**DESCRIPTION OF THE TASK:** In the records that follow, show each line where the word "تحويل" is present.

**EXERCISE MATERIAL:**
====

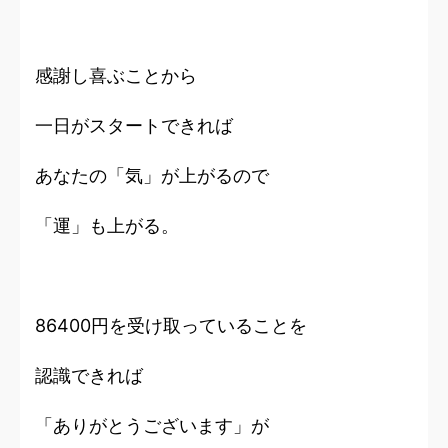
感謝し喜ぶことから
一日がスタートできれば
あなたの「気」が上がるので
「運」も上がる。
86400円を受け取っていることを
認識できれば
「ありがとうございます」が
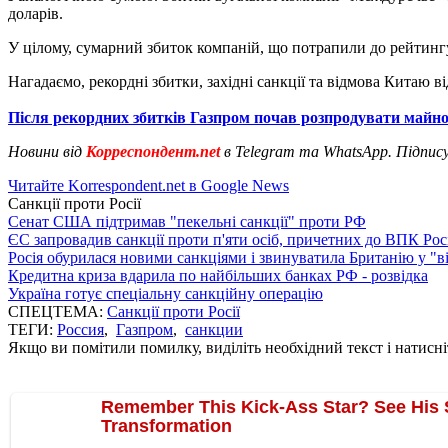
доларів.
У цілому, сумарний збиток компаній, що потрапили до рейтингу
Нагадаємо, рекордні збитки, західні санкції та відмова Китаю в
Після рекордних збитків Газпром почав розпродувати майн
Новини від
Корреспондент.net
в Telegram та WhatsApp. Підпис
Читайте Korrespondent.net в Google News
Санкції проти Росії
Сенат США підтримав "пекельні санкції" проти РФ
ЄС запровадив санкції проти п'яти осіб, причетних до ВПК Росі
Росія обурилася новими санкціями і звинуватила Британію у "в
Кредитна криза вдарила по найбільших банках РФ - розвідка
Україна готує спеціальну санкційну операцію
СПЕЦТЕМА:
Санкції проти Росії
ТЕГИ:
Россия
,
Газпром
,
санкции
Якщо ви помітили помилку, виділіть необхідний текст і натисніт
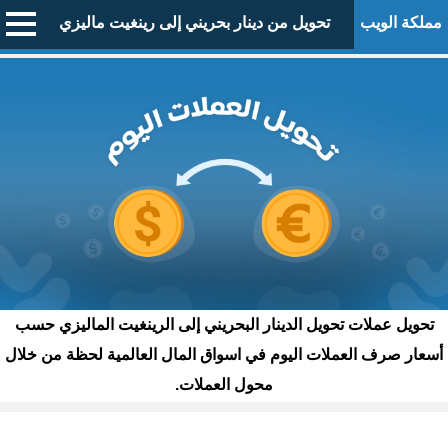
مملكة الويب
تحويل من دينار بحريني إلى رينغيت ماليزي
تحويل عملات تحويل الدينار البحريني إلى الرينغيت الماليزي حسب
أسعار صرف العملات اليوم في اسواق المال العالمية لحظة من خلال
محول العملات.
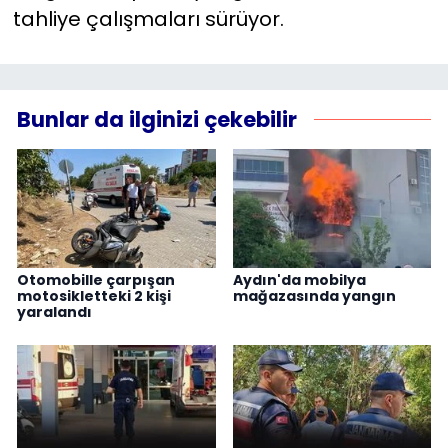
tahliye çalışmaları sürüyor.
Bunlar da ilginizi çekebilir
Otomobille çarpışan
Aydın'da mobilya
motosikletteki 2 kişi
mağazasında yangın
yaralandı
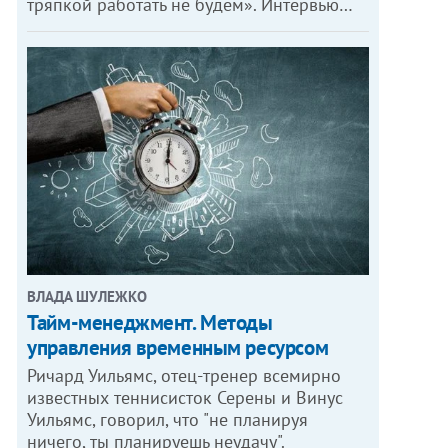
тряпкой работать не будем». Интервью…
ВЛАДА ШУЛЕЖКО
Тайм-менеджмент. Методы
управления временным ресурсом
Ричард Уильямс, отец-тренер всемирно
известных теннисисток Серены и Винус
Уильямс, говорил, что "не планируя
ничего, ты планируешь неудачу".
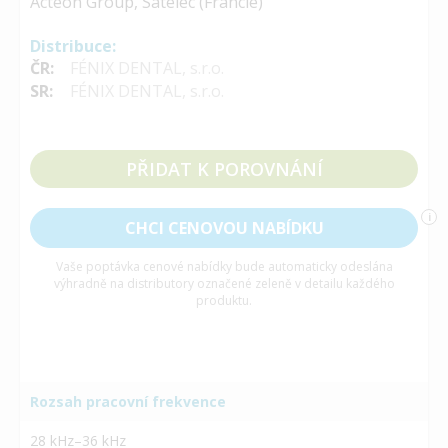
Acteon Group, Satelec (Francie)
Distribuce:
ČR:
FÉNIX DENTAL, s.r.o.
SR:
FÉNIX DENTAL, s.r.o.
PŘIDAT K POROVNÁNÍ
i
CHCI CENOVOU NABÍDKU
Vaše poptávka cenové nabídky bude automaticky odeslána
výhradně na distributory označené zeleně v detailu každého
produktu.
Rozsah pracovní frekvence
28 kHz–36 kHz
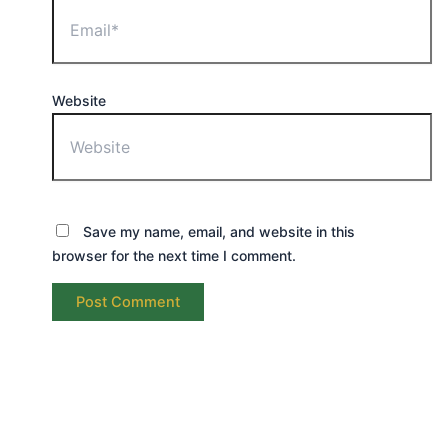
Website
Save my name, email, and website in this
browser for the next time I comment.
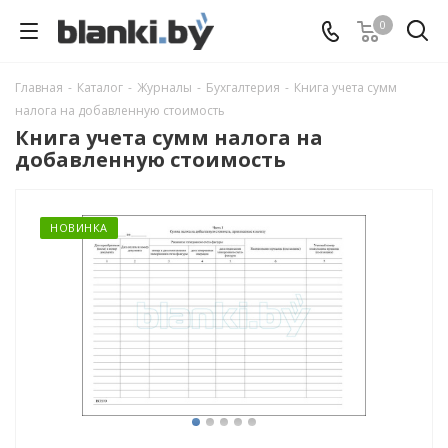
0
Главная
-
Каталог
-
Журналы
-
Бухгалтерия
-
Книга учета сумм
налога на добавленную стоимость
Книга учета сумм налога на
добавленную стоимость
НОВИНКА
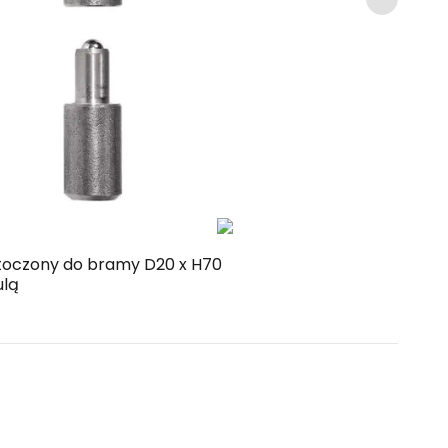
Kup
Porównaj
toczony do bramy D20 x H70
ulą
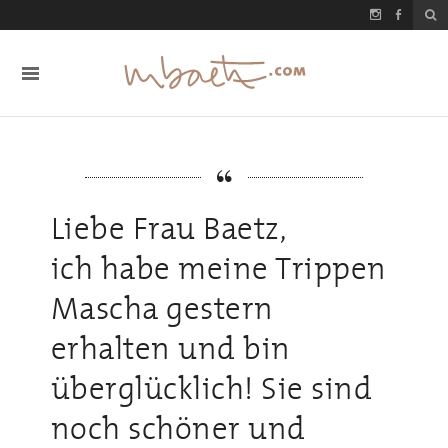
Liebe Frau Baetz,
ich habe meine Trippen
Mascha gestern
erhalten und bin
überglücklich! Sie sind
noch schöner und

====

**EXPECTED ANSWER:**
تحويل من دينار بحريني إلى رينغيت ماليزي
تحويل عملات تحويل الدينار البحريني إلى الرينغيت الماليزي حسب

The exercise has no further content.